LGBTWho (presented by the charming Tee-Ball Ticket Theatre) is both a scripted work and a straightforward discussion, aiming to open the lines of communication around LBGTQIA experiences and issues. The format is fairly open; several topics are immediately presented on entry and we are asked to choose their order – followed by “confessions” from the cast (each one based on real survey responses). Preoccupied mostly with the experiences of youth – coming out, crushes, and first kisses taking center stage – to its credit it does avoid oversimplifying the LGBTQIA spectrum; explorations of heteronormativity, bi and asexuality expand the work’s function and credibility.
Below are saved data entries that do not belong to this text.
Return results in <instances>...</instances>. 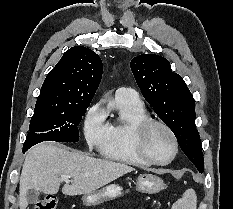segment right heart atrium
I'll list each match as a JSON object with an SVG mask.
<instances>
[{
    "label": "right heart atrium",
    "mask_w": 233,
    "mask_h": 209,
    "mask_svg": "<svg viewBox=\"0 0 233 209\" xmlns=\"http://www.w3.org/2000/svg\"><path fill=\"white\" fill-rule=\"evenodd\" d=\"M84 136L90 148H100L108 134L105 115L101 106L97 103L91 106L85 115Z\"/></svg>",
    "instance_id": "obj_1"
}]
</instances>
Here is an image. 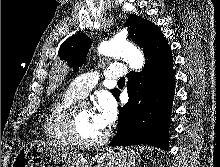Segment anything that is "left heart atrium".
<instances>
[{"mask_svg":"<svg viewBox=\"0 0 220 167\" xmlns=\"http://www.w3.org/2000/svg\"><path fill=\"white\" fill-rule=\"evenodd\" d=\"M92 111L96 122L103 129H106L116 116L115 103L110 97H102Z\"/></svg>","mask_w":220,"mask_h":167,"instance_id":"1","label":"left heart atrium"}]
</instances>
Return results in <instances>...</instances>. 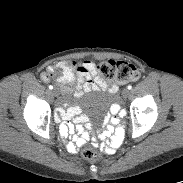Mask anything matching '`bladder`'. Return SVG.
I'll use <instances>...</instances> for the list:
<instances>
[{"mask_svg":"<svg viewBox=\"0 0 183 183\" xmlns=\"http://www.w3.org/2000/svg\"><path fill=\"white\" fill-rule=\"evenodd\" d=\"M112 100L113 98L108 92L98 88L83 97V106L89 114L101 115L109 109Z\"/></svg>","mask_w":183,"mask_h":183,"instance_id":"1","label":"bladder"}]
</instances>
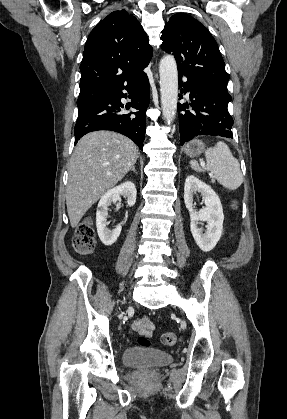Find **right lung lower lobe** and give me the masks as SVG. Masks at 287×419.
<instances>
[{
  "label": "right lung lower lobe",
  "mask_w": 287,
  "mask_h": 419,
  "mask_svg": "<svg viewBox=\"0 0 287 419\" xmlns=\"http://www.w3.org/2000/svg\"><path fill=\"white\" fill-rule=\"evenodd\" d=\"M123 89L128 91V97L132 99L128 107L121 103V98L127 97V94L122 92ZM123 89L102 97L79 113L74 128L75 144L89 132L110 130L129 137L142 149L146 132V110L150 101L147 75L144 74ZM130 107L138 111L125 113V109Z\"/></svg>",
  "instance_id": "1"
}]
</instances>
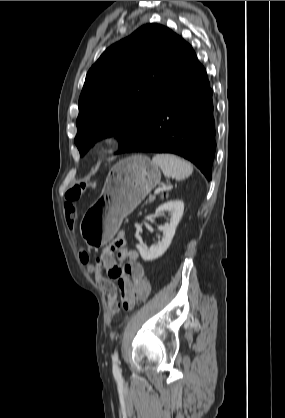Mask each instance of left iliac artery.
<instances>
[{
	"instance_id": "1",
	"label": "left iliac artery",
	"mask_w": 285,
	"mask_h": 418,
	"mask_svg": "<svg viewBox=\"0 0 285 418\" xmlns=\"http://www.w3.org/2000/svg\"><path fill=\"white\" fill-rule=\"evenodd\" d=\"M112 360H113V367H112L113 375H114L115 378L121 380V370H120V366H119L120 362H119L117 351L114 352Z\"/></svg>"
}]
</instances>
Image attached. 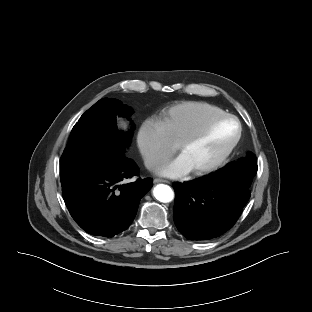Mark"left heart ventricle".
<instances>
[{"label":"left heart ventricle","mask_w":312,"mask_h":312,"mask_svg":"<svg viewBox=\"0 0 312 312\" xmlns=\"http://www.w3.org/2000/svg\"><path fill=\"white\" fill-rule=\"evenodd\" d=\"M236 133V123L233 120H223L215 124L201 139L187 146L181 155L192 169L205 166L228 147Z\"/></svg>","instance_id":"b2bd125f"}]
</instances>
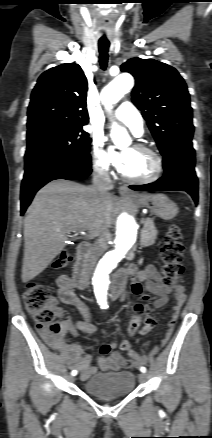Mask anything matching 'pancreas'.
<instances>
[{"label": "pancreas", "mask_w": 212, "mask_h": 438, "mask_svg": "<svg viewBox=\"0 0 212 438\" xmlns=\"http://www.w3.org/2000/svg\"><path fill=\"white\" fill-rule=\"evenodd\" d=\"M157 229L155 228L154 222L152 219L146 220L145 227L141 230L140 233V244L142 247H148L155 243V239L157 236Z\"/></svg>", "instance_id": "1"}]
</instances>
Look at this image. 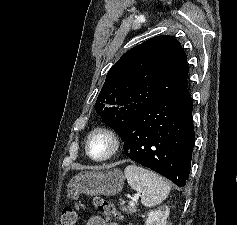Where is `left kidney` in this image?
<instances>
[{
  "instance_id": "5707ae66",
  "label": "left kidney",
  "mask_w": 237,
  "mask_h": 225,
  "mask_svg": "<svg viewBox=\"0 0 237 225\" xmlns=\"http://www.w3.org/2000/svg\"><path fill=\"white\" fill-rule=\"evenodd\" d=\"M170 208L168 206L160 207L158 210L151 211L147 215L145 225H166L169 217Z\"/></svg>"
}]
</instances>
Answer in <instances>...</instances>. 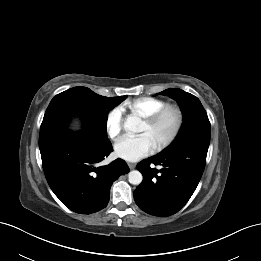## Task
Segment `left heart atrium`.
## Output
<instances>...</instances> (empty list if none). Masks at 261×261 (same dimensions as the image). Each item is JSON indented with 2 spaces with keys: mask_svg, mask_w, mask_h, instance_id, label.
Here are the masks:
<instances>
[{
  "mask_svg": "<svg viewBox=\"0 0 261 261\" xmlns=\"http://www.w3.org/2000/svg\"><path fill=\"white\" fill-rule=\"evenodd\" d=\"M154 146L146 134H125L120 137L115 145L118 157L127 161H137L152 152Z\"/></svg>",
  "mask_w": 261,
  "mask_h": 261,
  "instance_id": "left-heart-atrium-1",
  "label": "left heart atrium"
}]
</instances>
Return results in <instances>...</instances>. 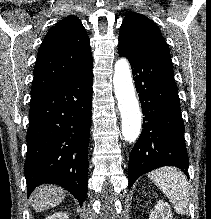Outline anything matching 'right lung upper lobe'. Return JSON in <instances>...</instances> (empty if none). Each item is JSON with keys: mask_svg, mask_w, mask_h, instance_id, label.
Returning a JSON list of instances; mask_svg holds the SVG:
<instances>
[{"mask_svg": "<svg viewBox=\"0 0 211 219\" xmlns=\"http://www.w3.org/2000/svg\"><path fill=\"white\" fill-rule=\"evenodd\" d=\"M92 62L81 21L76 16L64 18L48 31L38 51L31 96L53 88Z\"/></svg>", "mask_w": 211, "mask_h": 219, "instance_id": "obj_1", "label": "right lung upper lobe"}]
</instances>
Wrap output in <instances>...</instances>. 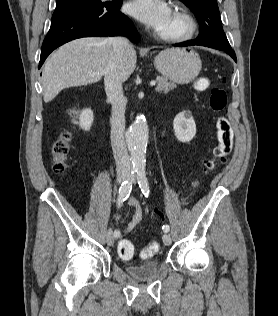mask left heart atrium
I'll use <instances>...</instances> for the list:
<instances>
[{"mask_svg": "<svg viewBox=\"0 0 278 316\" xmlns=\"http://www.w3.org/2000/svg\"><path fill=\"white\" fill-rule=\"evenodd\" d=\"M127 10L134 18L156 30L164 25L171 13L168 4L163 0H132L128 3Z\"/></svg>", "mask_w": 278, "mask_h": 316, "instance_id": "left-heart-atrium-1", "label": "left heart atrium"}]
</instances>
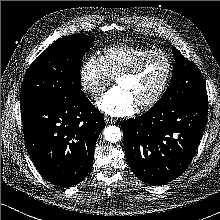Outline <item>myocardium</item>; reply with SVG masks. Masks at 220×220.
Listing matches in <instances>:
<instances>
[{
  "mask_svg": "<svg viewBox=\"0 0 220 220\" xmlns=\"http://www.w3.org/2000/svg\"><path fill=\"white\" fill-rule=\"evenodd\" d=\"M154 56H160L165 60L166 65H167V71H166L165 78L161 86L157 90V92L149 100L138 104V108L141 110H147V109L154 107L156 104L160 102V100L165 95L170 85L172 76H173V61L171 57L163 51L152 50L150 52L145 53L141 57H139L127 69L120 72L116 77V80H118L119 78H123V77H134L141 70L144 63L149 58L154 57Z\"/></svg>",
  "mask_w": 220,
  "mask_h": 220,
  "instance_id": "f54148a6",
  "label": "myocardium"
}]
</instances>
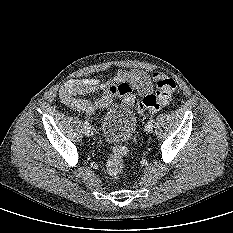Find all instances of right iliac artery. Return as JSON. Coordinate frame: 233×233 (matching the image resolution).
Listing matches in <instances>:
<instances>
[{
    "instance_id": "82829eb1",
    "label": "right iliac artery",
    "mask_w": 233,
    "mask_h": 233,
    "mask_svg": "<svg viewBox=\"0 0 233 233\" xmlns=\"http://www.w3.org/2000/svg\"><path fill=\"white\" fill-rule=\"evenodd\" d=\"M89 133H90V124H89V121L86 120L85 121V134L89 136Z\"/></svg>"
}]
</instances>
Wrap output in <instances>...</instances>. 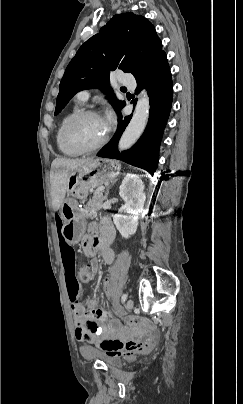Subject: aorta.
Here are the masks:
<instances>
[{
    "label": "aorta",
    "instance_id": "aorta-1",
    "mask_svg": "<svg viewBox=\"0 0 243 404\" xmlns=\"http://www.w3.org/2000/svg\"><path fill=\"white\" fill-rule=\"evenodd\" d=\"M149 110V98L145 90H143L136 104L133 118L119 140V150H129V148H131V146H134L135 142L139 140L141 134H143L146 128Z\"/></svg>",
    "mask_w": 243,
    "mask_h": 404
}]
</instances>
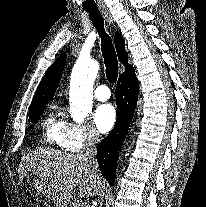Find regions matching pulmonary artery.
<instances>
[{
	"instance_id": "obj_1",
	"label": "pulmonary artery",
	"mask_w": 206,
	"mask_h": 207,
	"mask_svg": "<svg viewBox=\"0 0 206 207\" xmlns=\"http://www.w3.org/2000/svg\"><path fill=\"white\" fill-rule=\"evenodd\" d=\"M94 96L99 101H106L111 97V92L106 85H99L94 91Z\"/></svg>"
}]
</instances>
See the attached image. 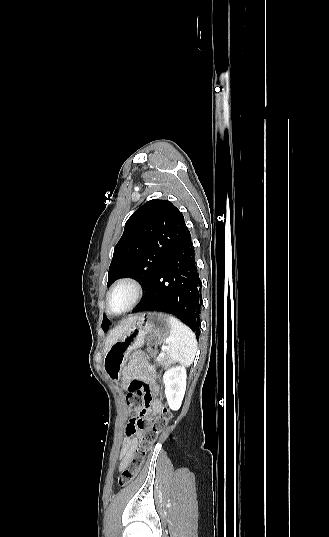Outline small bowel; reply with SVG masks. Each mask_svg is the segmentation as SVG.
Returning a JSON list of instances; mask_svg holds the SVG:
<instances>
[{"mask_svg": "<svg viewBox=\"0 0 329 537\" xmlns=\"http://www.w3.org/2000/svg\"><path fill=\"white\" fill-rule=\"evenodd\" d=\"M125 382L128 386L125 390L127 396L132 397L143 391L144 387L149 394L150 401L146 406L147 421H154L160 412L161 404L157 398L159 382L156 378L155 367L141 354L134 355L128 363L125 374ZM144 385V386H143ZM140 432L133 426L132 421L126 427L120 454L118 457V470L124 471L135 455Z\"/></svg>", "mask_w": 329, "mask_h": 537, "instance_id": "small-bowel-1", "label": "small bowel"}]
</instances>
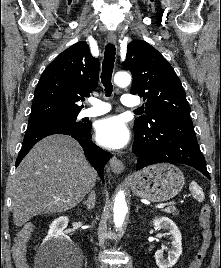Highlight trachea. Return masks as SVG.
Returning <instances> with one entry per match:
<instances>
[{
  "label": "trachea",
  "instance_id": "3493384b",
  "mask_svg": "<svg viewBox=\"0 0 221 268\" xmlns=\"http://www.w3.org/2000/svg\"><path fill=\"white\" fill-rule=\"evenodd\" d=\"M115 62V46L113 44H107L105 47L104 60L102 63L101 82L105 87L106 96L112 94L113 85L111 82L112 72Z\"/></svg>",
  "mask_w": 221,
  "mask_h": 268
}]
</instances>
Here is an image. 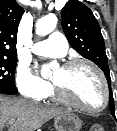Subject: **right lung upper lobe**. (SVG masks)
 <instances>
[{
	"label": "right lung upper lobe",
	"instance_id": "obj_1",
	"mask_svg": "<svg viewBox=\"0 0 117 131\" xmlns=\"http://www.w3.org/2000/svg\"><path fill=\"white\" fill-rule=\"evenodd\" d=\"M23 13L16 0H0V53L17 55V31Z\"/></svg>",
	"mask_w": 117,
	"mask_h": 131
}]
</instances>
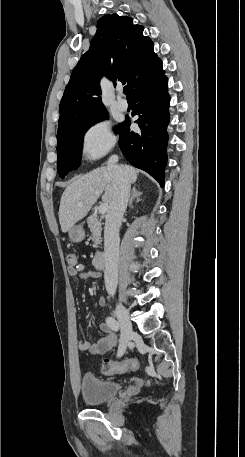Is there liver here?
I'll use <instances>...</instances> for the list:
<instances>
[{
    "instance_id": "1",
    "label": "liver",
    "mask_w": 245,
    "mask_h": 457,
    "mask_svg": "<svg viewBox=\"0 0 245 457\" xmlns=\"http://www.w3.org/2000/svg\"><path fill=\"white\" fill-rule=\"evenodd\" d=\"M121 168L125 170L130 182H136L137 168L130 164H123ZM103 190H105L102 196L103 202H111L114 186L107 166H99L79 178H73L66 186L60 200L58 214L62 233H67L75 222L86 216Z\"/></svg>"
}]
</instances>
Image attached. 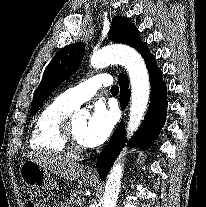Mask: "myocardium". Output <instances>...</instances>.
<instances>
[{"label": "myocardium", "mask_w": 206, "mask_h": 207, "mask_svg": "<svg viewBox=\"0 0 206 207\" xmlns=\"http://www.w3.org/2000/svg\"><path fill=\"white\" fill-rule=\"evenodd\" d=\"M72 118L68 117L60 128V140L69 152L80 153L86 150V146L80 144L73 133Z\"/></svg>", "instance_id": "f54148a6"}]
</instances>
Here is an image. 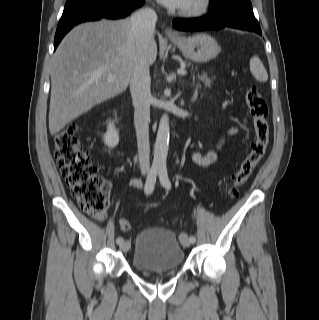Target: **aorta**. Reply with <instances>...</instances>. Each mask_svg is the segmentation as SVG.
<instances>
[{"mask_svg":"<svg viewBox=\"0 0 319 320\" xmlns=\"http://www.w3.org/2000/svg\"><path fill=\"white\" fill-rule=\"evenodd\" d=\"M169 118L164 114L159 123L156 142L154 146L153 164L157 167H165L169 147Z\"/></svg>","mask_w":319,"mask_h":320,"instance_id":"1","label":"aorta"}]
</instances>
It’s a “safe space” where anything is up for discussion and nobody can judge, but this also proves to be a weakness. Overly reliant on audience participation, what starts as a request for volunteers quickly turns to pleading, prompting mostly nervous looks from the crowd (though i’m told the audience present on the night I visited was the least forthcoming of the current run). Luckily it’s not all talk – projected images, faux-drag contests, and overviews of gay history give plenty of room for creativity but never seem fully utilised and, combined with the whitewashed-office vibe of the location (Teneriffe’s Bright HQ) give the performance the airs of a instructional seminar, stiff and overlong; so often is the work tied up in remaining true to the source material that it forgets to engage and entertain. The focus on spoken word is clear, and props are otherwise minimal – cardboard cutouts used are charming but only add to the feeling of being stuck in a classroom.
I have to give credit where it’s due – the casts’ comedic and engaging performances are the work’s saving grace. Though played out in a sometimes juvenile fashion, they’re still greatly entertaining to watch and, considering the origin of the script, never mocking. The highlight – a powerful confessional scene from a transgender character, truly riveting, though events leading up to this moment are an awkward departure from the jovial mood of the show and feel over-planned.
Perhaps an important work for the young and impressionable (though at risk of being superseded by, say, google), holding some interest to the curious or those simply new to the LGBTQIA world – or else, anyone who has a good story to tell, a confession to get off their chest.
Reviewed by Jason Lomas
This review is based on the reviewer’s experience of the performance on May 17.